The forces of Nature put me in mind of another story about my Dad. Dad was a mining geologist. When I was ten years old, he got a job with Cerro de Pasco, and we moved from a brief stint in New York City to Santiago, Chile.  The mine was located in the Cordillera, the Chilean name for a mountain range that was part of the Andes. Cerro named the mine Rio Blanco after the river that wound through that area. Rio Blanco meant White River, so named for its rapids, I suppose.

Cerro owned a hotel/resort for its employees just a mile or so below the mine itself. A beautiful place in the pines at the base of a hill halfway up the Andes. So we spent a lot of time in Rio Blanco.

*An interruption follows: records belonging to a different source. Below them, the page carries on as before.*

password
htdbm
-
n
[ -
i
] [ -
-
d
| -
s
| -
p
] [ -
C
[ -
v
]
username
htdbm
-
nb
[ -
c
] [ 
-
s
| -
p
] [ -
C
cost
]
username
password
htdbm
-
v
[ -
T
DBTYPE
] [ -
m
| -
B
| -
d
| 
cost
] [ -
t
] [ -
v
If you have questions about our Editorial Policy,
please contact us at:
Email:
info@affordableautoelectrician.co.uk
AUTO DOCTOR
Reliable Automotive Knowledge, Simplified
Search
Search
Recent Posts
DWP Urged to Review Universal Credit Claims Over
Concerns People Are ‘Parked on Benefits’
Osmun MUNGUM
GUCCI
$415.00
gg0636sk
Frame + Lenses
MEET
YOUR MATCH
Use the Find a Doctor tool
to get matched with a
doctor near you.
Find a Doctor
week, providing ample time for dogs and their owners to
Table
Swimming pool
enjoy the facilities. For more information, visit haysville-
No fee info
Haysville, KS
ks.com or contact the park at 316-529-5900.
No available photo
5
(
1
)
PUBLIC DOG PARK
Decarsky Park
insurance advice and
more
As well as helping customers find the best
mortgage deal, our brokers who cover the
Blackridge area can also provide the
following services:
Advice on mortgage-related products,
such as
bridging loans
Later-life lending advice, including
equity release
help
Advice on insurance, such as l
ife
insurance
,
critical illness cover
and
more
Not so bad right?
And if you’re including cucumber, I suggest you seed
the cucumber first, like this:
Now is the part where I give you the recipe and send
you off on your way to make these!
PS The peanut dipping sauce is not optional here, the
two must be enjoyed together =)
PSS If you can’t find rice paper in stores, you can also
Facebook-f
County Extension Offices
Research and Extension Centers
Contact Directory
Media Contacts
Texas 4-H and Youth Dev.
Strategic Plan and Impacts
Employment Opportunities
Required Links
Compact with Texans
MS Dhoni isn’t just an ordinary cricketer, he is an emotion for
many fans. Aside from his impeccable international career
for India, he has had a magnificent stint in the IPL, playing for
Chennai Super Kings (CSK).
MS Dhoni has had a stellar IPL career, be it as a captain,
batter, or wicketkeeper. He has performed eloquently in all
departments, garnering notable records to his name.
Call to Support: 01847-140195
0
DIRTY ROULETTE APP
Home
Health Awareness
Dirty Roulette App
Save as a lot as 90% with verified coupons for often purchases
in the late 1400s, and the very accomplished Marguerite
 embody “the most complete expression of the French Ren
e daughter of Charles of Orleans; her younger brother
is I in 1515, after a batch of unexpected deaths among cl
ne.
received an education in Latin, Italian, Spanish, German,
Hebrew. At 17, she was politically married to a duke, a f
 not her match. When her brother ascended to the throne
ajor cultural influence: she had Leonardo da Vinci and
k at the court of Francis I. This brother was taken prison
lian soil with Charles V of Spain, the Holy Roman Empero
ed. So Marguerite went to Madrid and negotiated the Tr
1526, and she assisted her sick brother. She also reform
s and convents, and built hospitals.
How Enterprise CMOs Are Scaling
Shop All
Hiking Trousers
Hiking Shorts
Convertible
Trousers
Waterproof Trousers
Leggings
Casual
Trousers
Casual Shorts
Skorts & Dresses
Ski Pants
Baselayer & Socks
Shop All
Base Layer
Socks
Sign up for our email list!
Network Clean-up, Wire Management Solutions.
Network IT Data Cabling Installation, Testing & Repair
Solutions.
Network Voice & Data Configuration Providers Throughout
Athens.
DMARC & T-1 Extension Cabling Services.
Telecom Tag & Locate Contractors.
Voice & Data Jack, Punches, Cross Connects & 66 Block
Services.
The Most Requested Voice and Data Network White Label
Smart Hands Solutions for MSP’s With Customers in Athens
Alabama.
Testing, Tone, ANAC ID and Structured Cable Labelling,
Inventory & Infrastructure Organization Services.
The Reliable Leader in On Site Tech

The drive from Santiago to the hotel was beautiful. Narrow winding roads and hair-raising heights, and if you happened to be driving through around sun set, the entire sky and the massive cliffs would all turn a deep red.

 When we reached the base of the Cordillera, we were on the same level as the river. It looked wide at that point. Eventually it turned into a slender ribbon about an inch wide, it seemed, as we looked down at it. Somewhere at that point, there was a place where Dad liked to stop for the view. It was a cliff with a sheer, ninety-degree drop to the river far below. What I would do is walk out to the very edge of that dizzying height, and with my toes almost hanging over, stand and look down at the tiny river below. It was intoxicating.

My mom and grandma Renzetti, would gasp and beg me to get away from the edge. I ignored them. So they would plead with Dad to do something.

“Leave her alone,” was all he’d say to them.

As my parents got ready to leave, I’d walk away from the cliff and climb back into the car. That spot was one of my favorite places in the whole world.